Le match de l’emploi

Coup de sonde du côté des employeurs: Des postes à combler, des moyens pour recruter

Capitales Studio
Une réalisation du service de la promotion
Alors que le ministre du Travail, Jean Boulet, estime à 190000 à 200000 le nombre de chômeurs causés la pandémie au Québec, de nombreux secteurs économiques mul­tiplient les initiatives pour recruter, mais n’arrivent pas à pourvoir tous ces postes.

La Commission de la construction du Québec (CCQ) rapporte qu’il manque au moins 13 000 travailleurs dans l’industrie de la construction. Les besoins sont pour maintenant et les prochaines années.

Les analystes économiques s’entendent pour dire que la pandémie a un effet sur l’emploi, mais la situation pénible du recrutement date déjà de plusieurs années. Bien des entreprises ont dû se tourner vers l’immigration pour répondre à leurs besoins.

Selon les données de Statistiques Canada et l’analyse des spécialistes de Québec International pour la région métropolitaine de recensement (RMR) de Québec, le marché de l’emploi fait du sur-place.
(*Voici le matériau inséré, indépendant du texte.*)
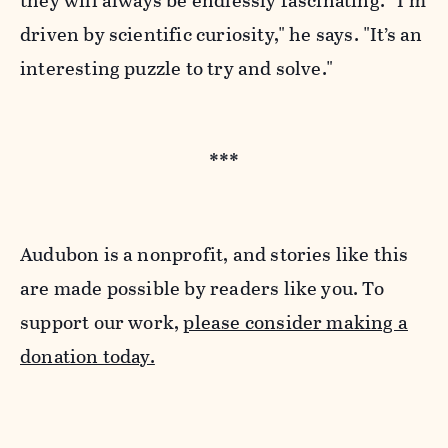
they will always be endlessly fascinating.
“I’m
driven by scientific curiosity," he says. "It’s an
interesting puzzle to try and solve."
***
Audubon is a nonprofit, and stories like this
are made possible by readers like you. To
support our work,
please consider making a
donation today.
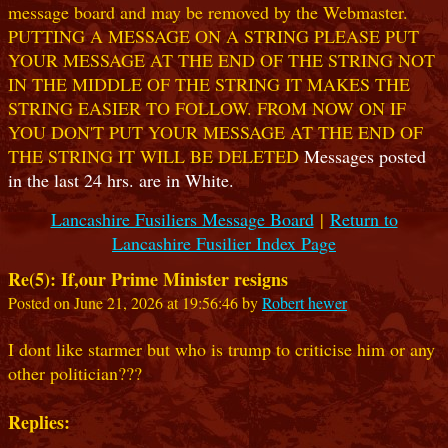
message board and may be removed by the Webmaster.
PUTTING A MESSAGE ON A STRING PLEASE PUT
YOUR MESSAGE AT THE END OF THE STRING NOT
IN THE MIDDLE OF THE STRING IT MAKES THE
STRING EASIER TO FOLLOW. FROM NOW ON IF
YOU DON'T PUT YOUR MESSAGE AT THE END OF
THE STRING IT WILL BE DELETED
Messages posted
in the last 24 hrs. are in White.
Lancashire Fusiliers Message Board
|
Return to
Lancashire Fusilier Index Page
Re(5): If,our Prime Minister resigns
Posted on June 21, 2026 at 19:56:46 by
Robert hewer
I dont like starmer but who is trump to criticise him or any
other politician???
Replies:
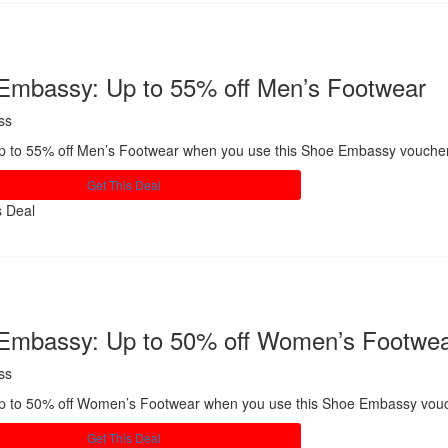
Embassy: Up to 55% off Men’s Footwear
ss
p to 55% off Men’s Footwear when you use this Shoe Embassy vouche
Get This Deal
s Deal
Share
Embassy: Up to 50% off Women’s Footwe
ss
p to 50% off Women’s Footwear when you use this Shoe Embassy vou
Get This Deal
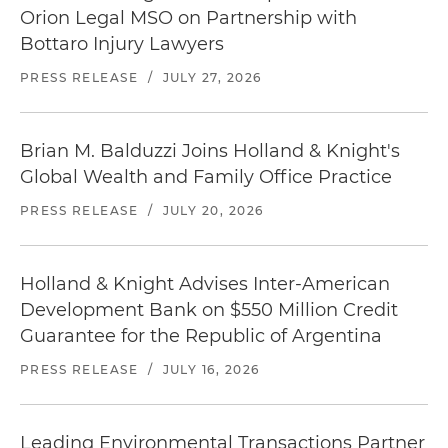
Orion Legal MSO on Partnership with
Bottaro Injury Lawyers
PRESS RELEASE
/
JULY 27, 2026
Brian M. Balduzzi Joins Holland & Knight's
Global Wealth and Family Office Practice
PRESS RELEASE
/
JULY 20, 2026
Holland & Knight Advises Inter-American
Development Bank on $550 Million Credit
Guarantee for the Republic of Argentina
PRESS RELEASE
/
JULY 16, 2026
Leading Environmental Transactions Partner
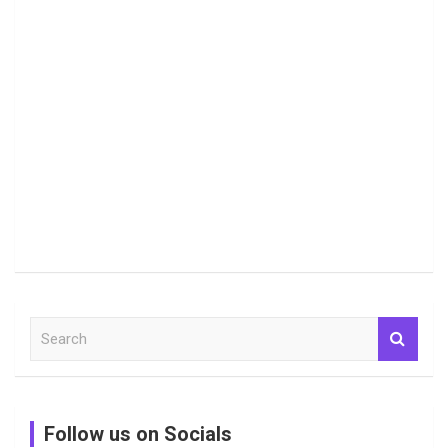
S
e
a
r
c
Follow us on Socials
h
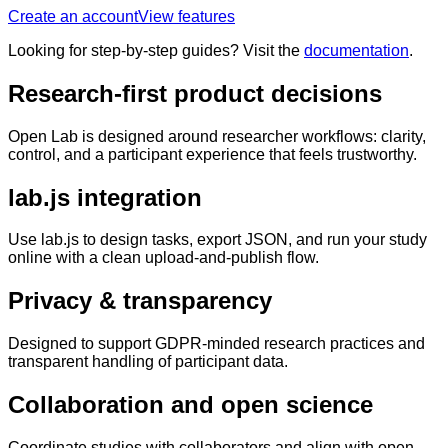
Create an account
View features
Looking for step-by-step guides? Visit the
documentation
.
Research-first product decisions
Open Lab is designed around researcher workflows: clarity,
control, and a participant experience that feels trustworthy.
lab.js integration
Use lab.js to design tasks, export JSON, and run your study
online with a clean upload-and-publish flow.
Privacy & transparency
Designed to support GDPR-minded research practices and
transparent handling of participant data.
Collaboration and open science
Coordinate studies with collaborators and align with open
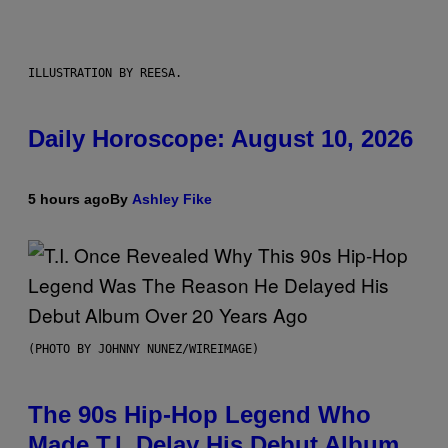
ILLUSTRATION BY REESA.
Daily Horoscope: August 10, 2026
5 hours ago
By
Ashley Fike
(PHOTO BY JOHNNY NUNEZ/WIREIMAGE)
The 90s Hip-Hop Legend Who
Made T.I. Delay His Debut Album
Pourtant des entreprises s’en sortent mieux que d’autres.

Besoin de forces fraîches

Fondée en 2013 par François Dion, Levio (www.levio.ca) a pignon sur rue à Québec, à Sherbrooke, à Montréal et ailleurs dans le monde. Elle se spécialise dans la transformation des organisations. Malgré certaines contraintes, l’entreprise compte 1000 employés et continue systématiquement de recruter pour répondre à sa croissance.

François Dion, président-directeur général de Levio, poursuit le recrutement pour répondre à la forte croissance de l’entreprise.

«Levio s’attèle à recruter des talents dans divers domaines autant au Québec qu’à l’étranger. La pandémie a causé des soubresauts, mais l’entreprise en forte croissance a toujours une centaine de postes à combler», confirme M. Dion, le président-directeur général. «Nous prenons des mesures pour garder nos employés: flexibilité des horaires, conditions salariales, formation et d’autres avantages.»

Avec les travailleurs étrangers, non seulement l’équipe se charge de l’intégration dans l’entreprise, mais aussi de l’intégration dans la communauté pour s’assurer que le nouvel employé se retrouve dans un milieu agréable pour lui et sa famille.

Du côté de Mon avenir TI (www.monavenirti.org), organisme cha­peautant quelque 58 sociétés dans la grande région de Québec, le directeur général Louis-André Marceau souligne qu’il y a plus d’offres d’emplois que de demandes depuis quelques années déjà. Selon les données de TECHNO Compétences, les offres d’emploi ont baissé au début de la pandémie, environ 2500 offres, mais elles ont recommencé à croître pour dépasser les 4000 postes maintenant.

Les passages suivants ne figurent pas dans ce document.